3. Saving the Best for Last
A big reason why Detroit and Arizona are a combined 15-3 entering Week 11 is that both have excelled in late-game situations. The Lions have won four games in a row, with the last three by a combined six points courtesy of fourth-quarter comebacks. The Cardinals have orchestrated three fourth-quarter comebacks of their own, two of which featured the game-winning points within the final three minutes. Detroit did yield an eight-point, fourth-quarter lead at home in its 17-14 Week 5 loss to Buffalo, but the Lions haven’t lost since. In Week 6, two touchdowns in the final 3:38 served as the final points in a 24-23 win over New Orleans at home. Next was a 12-point fourth quarter capped off by a 48-yard field goal with no time left to edge Atlanta 22-21 in London. Then last week, an 11-yard Matthew Stafford-to-Theo Riddick touchdown pass with 29 seconds remaining produced a 20-16 win over Miami. The Lions have worked their late-game magic both at home and on the road, while Arizona’s three comebacks have all been at University of Phoenix Stadium. Both teams are certainly no stranger when it comes to late-game heroics, so it will be interesting to see which one gains the upper hand should this afternoon’s proceedings develop into a nip-and-tuck affair through three quarters. And considering just 1.5 points separate these teams when it comes to overall point differential, that’s an entirely plausible scenario.
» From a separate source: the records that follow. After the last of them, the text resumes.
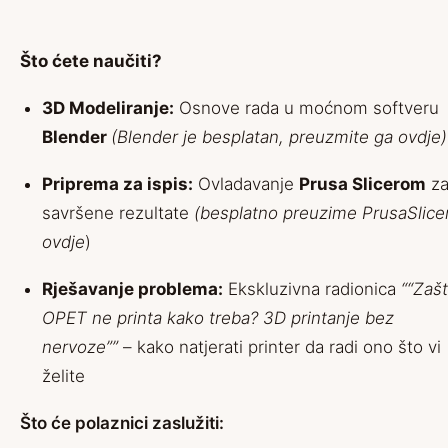
Što ćete naučiti?
3D Modeliranje:
Osnove rada u moćnom softveru
Blender
(Blender je besplatan, preuzmite ga
ovdje
)
Priprema za ispis:
Ovladavanje
Prusa Slicerom
z
savršene rezultate
(besplatno preuzime PrusaSlice
ovdje
)
Rješavanje problema:
Ekskluzivna radionica
““Zaš
OPET ne printa kako treba? 3D printanje bez
nervoze””
– kako natjerati printer da radi ono što vi
želite
Što će polaznici zaslužiti:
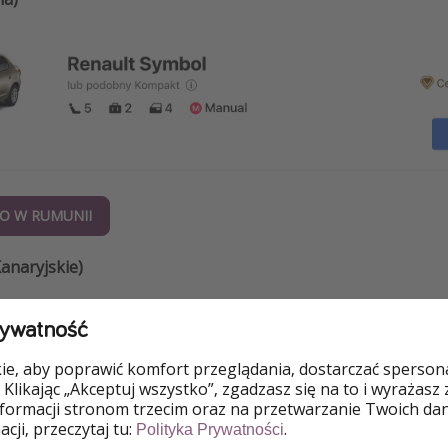
O W RUMUNII
anaryjskie)
rywatność
e, aby poprawić komfort przeglądania, dostarczać spersonal
 Klikając „Akceptuj wszystko”, zgadzasz się na to i wyrażasz
nformacji stronom trzecim oraz na przetwarzanie Twoich da
cji, przeczytaj tu:
.
Polityka Prywatności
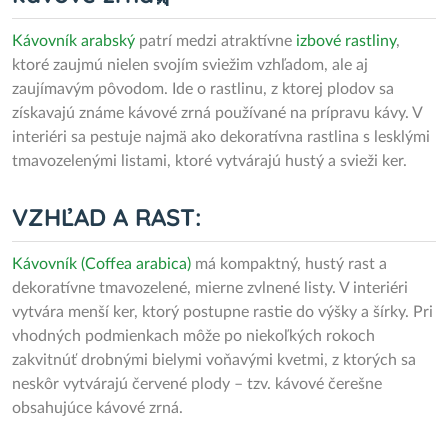
Kávovník arabský
patrí medzi atraktívne
izbové rastliny
,
ktoré zaujmú nielen svojím sviežim vzhľadom, ale aj
zaujímavým pôvodom. Ide o rastlinu, z ktorej plodov sa
získavajú známe kávové zrná používané na prípravu kávy. V
interiéri sa pestuje najmä ako dekoratívna rastlina s lesklými
tmavozelenými listami, ktoré vytvárajú hustý a svieži ker.
VZHĽAD A RAST:
Kávovník (Coffea arabica)
má kompaktný, hustý rast a
dekoratívne tmavozelené, mierne zvlnené listy. V interiéri
vytvára menší ker, ktorý postupne rastie do výšky a šírky. Pri
vhodných podmienkach môže po niekoľkých rokoch
zakvitnúť drobnými bielymi voňavými kvetmi, z ktorých sa
neskôr vytvárajú červené plody – tzv. kávové čerešne
obsahujúce kávové zrná.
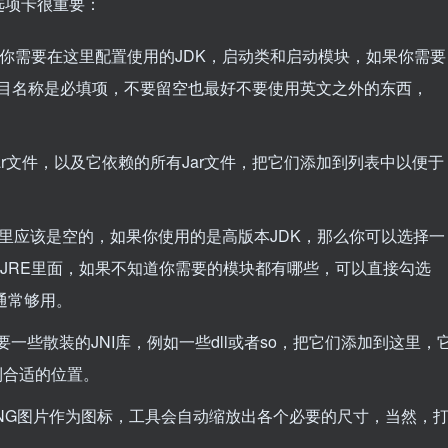
选项卡很重要：
选项卡，你需要在这里配置使用的
JDK
，启动类和启动模块，如果你需要
，项目名称是必填项，不要留空也最好不要使用英文之外的东西，
。
ar文件，以及它依赖的所有Jar文件，把它们添加到列表中以便于
这里应该是空的，如果你使用的是高版本JDK，那么你可以选择一
JRE
里面，如果不知道你需要的模块都有哪些，可以直接勾选
，通常够用。
一些散装的JNI库，例如一些dll或者so，把它们添加到这里，
到合适的位置。
PNG图片作为图标，工具会自动缩放出各个必要的尺寸，当然，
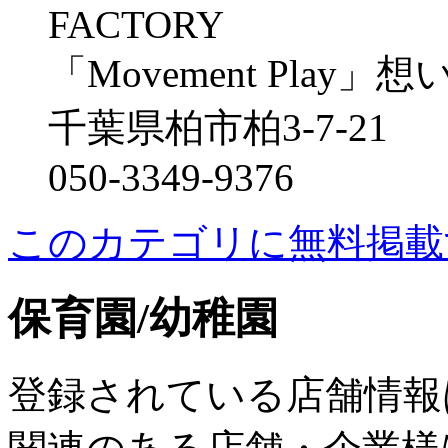
「Movement Play」
千葉県柏市柏3-7-21
050-3349-9376
このカテゴリに無料掲載
保育園/幼稚園
登録されている店舗情報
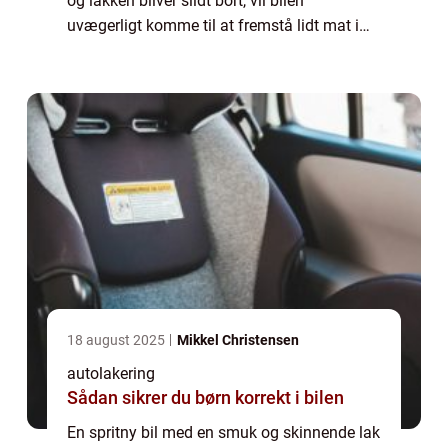
og lakken bliver slidt bort, vil bilen
uvægerligt komme til at fremstå lidt mat i
betrækket. Det er vigtigt at holde sig for øje
at autolak ikke blot er et spør...
18 august 2025
Mikkel Christensen
autolakering
Sådan sikrer du børn korrekt i bilen
En spritny bil med en smuk og skinnende lak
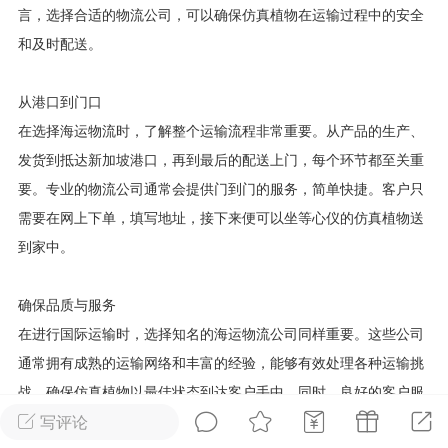
言，选择合适的物流公司，可以确保仿真植物在运输过程中的安全
华人论坛
和及时配送。
加入社区交流
从港口到门口
杉矶华人社区信息发布规范》
在选择海运物流时，了解整个运输流程非常重要。从产品的生产、
杉矶华人社区账号注册及使用规范》
发货到抵达新加坡港口，再到最后的配送上门，每个环节都至关重
要。专业的物流公司通常会提供门到门的服务，简单快捷。客户只
需要在网上下单，填写地址，接下来便可以坐等心仪的仿真植物送
到家中。
室
洛杉矶热点
娱乐八卦
同乡联谊
确保品质与服务
在进行国际运输时，选择知名的海运物流公司同样重要。这些公司
租
民宿短租
房屋买卖
商铺转让
通常拥有成熟的运输网络和丰富的经验，能够有效处理各种运输挑
战，确保仿真植物以最佳状态到达客户手中。同时，良好的客户服
写评论
务使得消费者在运输过程中能够随时查询运输状态，并获取即时反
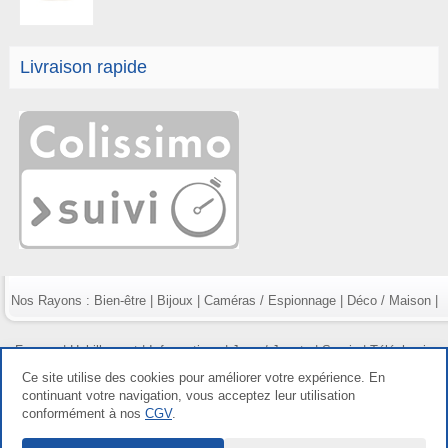
Livraison rapide
Nos Rayons :
Bien-être
|
Bijoux
|
Caméras / Espionnage
|
Déco / Maison
|
Fumeur
|
Habillement
|
Informatique
|
Jeux / Jouets
|
Survie
|
Téléphonie
Ce site utilise des cookies pour améliorer votre expérience. En
continuant votre navigation, vous acceptez leur utilisation
conformément à nos
CGV
.
Copyright gdetout.fr 2026, tous droits réservés |
Mentions légales
|
Conditions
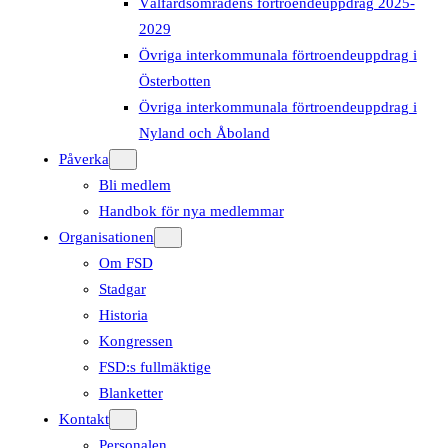
Välfärdsområdens förtroendeuppdrag 2025-
2029
Övriga interkommunala förtroendeuppdrag i
Österbotten
Övriga interkommunala förtroendeuppdrag i
Nyland och Åboland
Påverka
Bli medlem
Handbok för nya medlemmar
Organisationen
Om FSD
Stadgar
Historia
Kongressen
FSD:s fullmäktige
Blanketter
Kontakt
Personalen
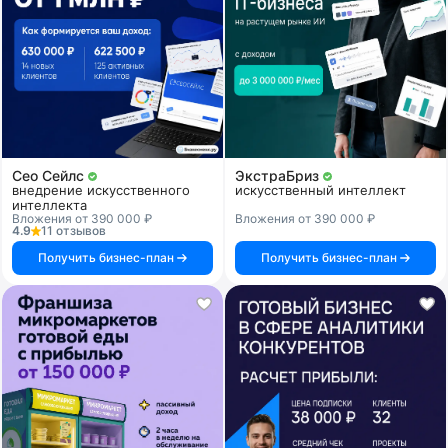
Сео Сейлс
ЭкстраБриз
внедрение искусственного
искусственный интеллект
интеллекта
Вложения от 390 000 ₽
Вложения от 390 000 ₽
4.9
11 отзывов
Получить бизнес-план
Получить бизнес-план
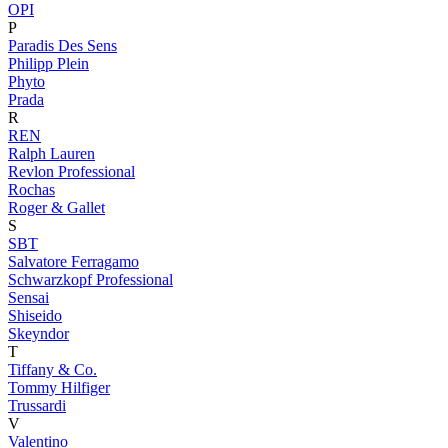
OPI
P
Paradis Des Sens
Philipp Plein
Phyto
Prada
R
REN
Ralph Lauren
Revlon Professional
Rochas
Roger & Gallet
S
SBT
Salvatore Ferragamo
Schwarzkopf Professional
Sensai
Shiseido
Skeyndor
T
Tiffany & Co.
Tommy Hilfiger
Trussardi
V
Valentino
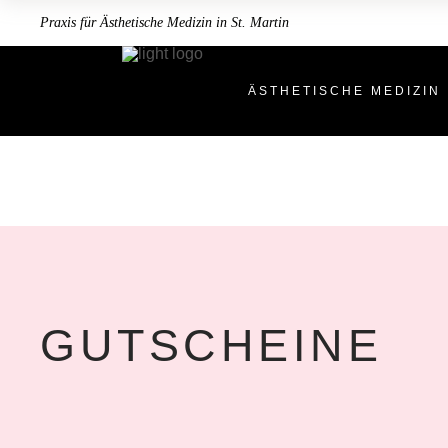
Praxis für Ästhetische Medizin in St. Martin
ÄSTHETISCHE MEDIZIN
GUTSCHEINE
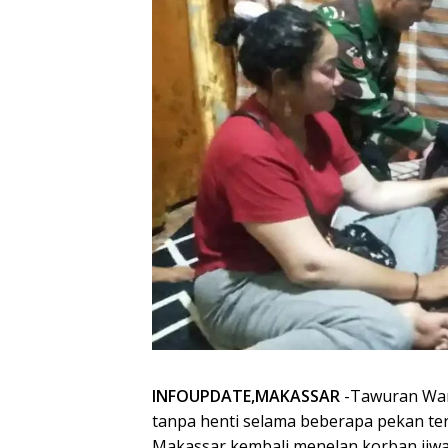
INFOUPDATE,MAKASSAR
-Tawuran Warg
tanpa henti selama beberapa pekan ter
Makassar,kembali menelan korban jiwa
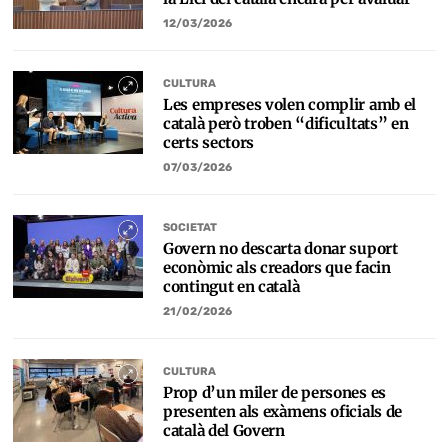
12/03/2026
CULTURA
Les empreses volen complir amb el
català però troben “dificultats” en
certs sectors
07/03/2026
SOCIETAT
Govern no descarta donar suport
econòmic als creadors que facin
contingut en català
21/02/2026
CULTURA
Prop d’un miler de persones es
presenten als exàmens oficials de
català del Govern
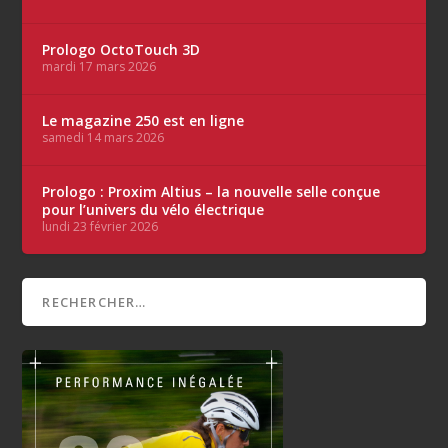
Prologo OctoTouch 3D
mardi 17 mars 2026
Le magazine 250 est en ligne
samedi 14 mars 2026
Prologo : Proxim Altius – la nouvelle selle conçue
pour l’univers du vélo électrique
lundi 23 février 2026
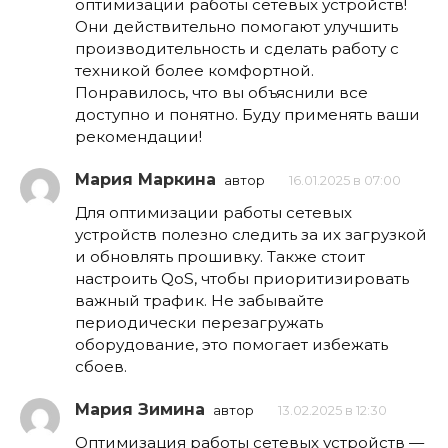
оптимизации работы сетевых устройств!
Они действительно помогают улучшить
производительность и сделать работу с
техникой более комфортной.
Понравилось, что вы объяснили все
доступно и понятно. Буду применять ваши
рекомендации!
Мария Маркина
автор
16.01.2025 в 07:00
Для оптимизации работы сетевых
устройств полезно следить за их загрузкой
и обновлять прошивку. Также стоит
настроить QoS, чтобы приоритизировать
важный трафик. Не забывайте
периодически перезагружать
оборудование, это помогает избежать
сбоев.
Мария Зимина
автор
13.02.2025 в 12:30
Оптимизация работы сетевых устройств —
Detroit hasn’t enjoyed this much success since 1954, while Arizona has seized control of what many perceive to be the NFL’s toughest division, despite having to deal with a rash of injuries. Both the Lions and Cardinals have relied heavily on their defenses, so don’t be surprised if this is a low-scoring affair. Arizona has to carry on without Carson Palmer, but Drew Stanton more than held his own during a three-game starting stint earlier this season. Detroit may seem to have the advantage offensively because of the quarterback situation, but the Cardinals are undefeated at home and Bruce Arians has been pushing the right buttons all season. I don’t expect that to change this afternoon, even with a backup quarterback going up against the league’s No. 1-ranked defense.